If you don’t mind reading hard news comments, the comments section of news articles can be very informative. One comment in the article Why does this West Elm couch so much? states, “There should be classes about what makes good furniture.” In another Buzzfeed article, “The Way One Generation Changed How We Think About Furniture,” the comment states, “Ok, then where can I find furniture that doesn’t fall apart?” Do you mean to be used for actual purposes and not just for images?
It seems that there is a huge information gap when it comes to buying furniture. The millennial generation wants to know what makes furniture good. They are looking for furniture that will last as long as their parents. Some Millennials may not be ready to pay more for furniture than IKEA and Wayfair, as many are still in grad school and haven’t yet moved beyond an entry-level position. Others are desperate for someone to explain what makes furniture high-quality and where they can purchase it.
Interior designers and furniture retailers: This is your call to action. Information is what your audience wants. It’s now up to you to share it. You can share your knowledge on furniture blogs if you blog (or if not).
These are just five topics to get your feet started.
Fast fashion is a term that refers to low-quality fashion that eventually breaks after only a few years and is sold at a very affordable price. Producing cheap clothing saves manufacturers money. Buyers have to continue buying new clothing from them to replace worn-out pieces.

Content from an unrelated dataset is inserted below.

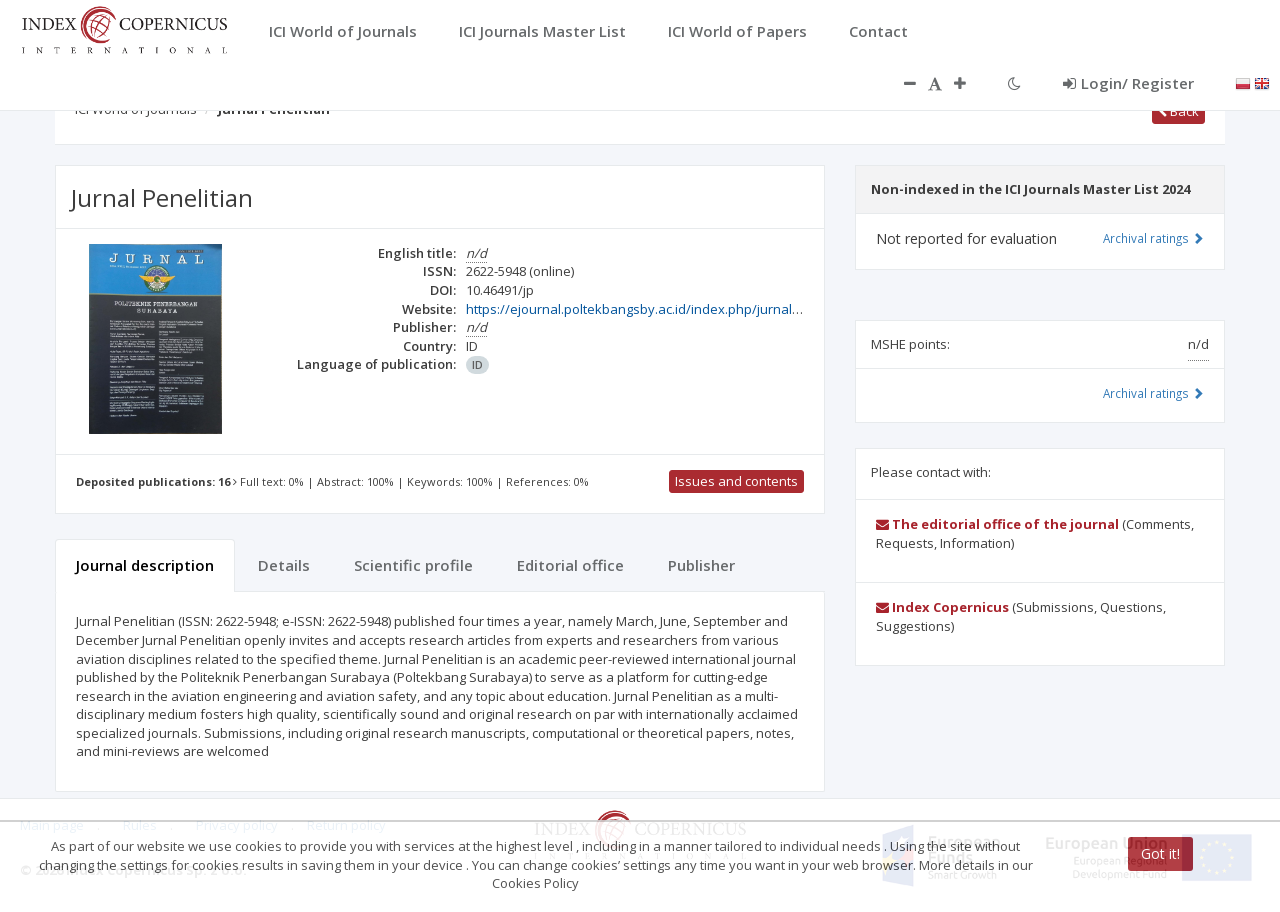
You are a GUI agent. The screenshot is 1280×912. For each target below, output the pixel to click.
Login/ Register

The new buzzword is fast furniture. It refers to low-priced furniture that can be bought at IKEA and Target, Walmart, and other online retailers. It’s the same business model: make the most affordable furniture that is durable and encourage the consumer to purchase from them again.
It doesn’t matter what the industry feels about fast furniture. For example, recent college graduates and students don’t have the money to buy furniture. Therefore, fast furniture is a good option. This study also shows that Millennials are more likely to relocate across states for school and work. They don’t have enough money to pay professional movers, so they won’t spend on the furniture that might be damaged or lost during a move.
It’s easy to get stuck in a rut, and furniture that seems durable can easily become brittle. The Awlwriter Anna Hezel wrote last February about West Elm’s Peggy sofa — a $1200 couch that started to fall apart after just a few weeks. Hezel, 28, has never bought expensive furniture before. $1,200 seemed to be a reasonable price for a quality piece of furniture. Peggy would only last for one to three more years, West Elm employees told her.
Millennials cannot spot fast furniture, particularly when the price is higher. Your blog should identify and acknowledge fast furniture. Discuss the reasons for the furniture’s low quality and inability to last. Compare the prices and quality of each item over time to show how an investment can save money.
Dos and don’ts of furniture shopping
These Dos and Don’ts lists are easy to follow and put together. These are popular among furniture blog readers because they provide specific information. A Dos and Don’ts checklist can be a good starting point for shoppers without much experience buying furniture.
Frame it in a way that you envision customers shopping for furniture. Start with “Do measure your space” and “Don’t forget to measure the doors in the room you’re buying furniture for.” As you move the article through the sales process, offer simple tips like “Do test-sit on every chair/couch before purchasing” and “Don’t be afraid asking questions.”
This will be the first time Millennial customers shop in a furniture store. You can make your customers more productive by giving them the information they need before they enter your store.
Final Furniture Blog Tips
Once you have all the great content writing, you need to make sure that you use it. Post your furniture blogs frequently to your channels to increase your readership on social media. Also, send your blog posts to your customers via email. Make sure you mention your tips for care when you sell. Also, give customers a card with your web URL on it. Refer customers to your blog when they call with questions. To help customers begin to think about furniture buying, you can send them an email with links to your blog if you offer personal appointments.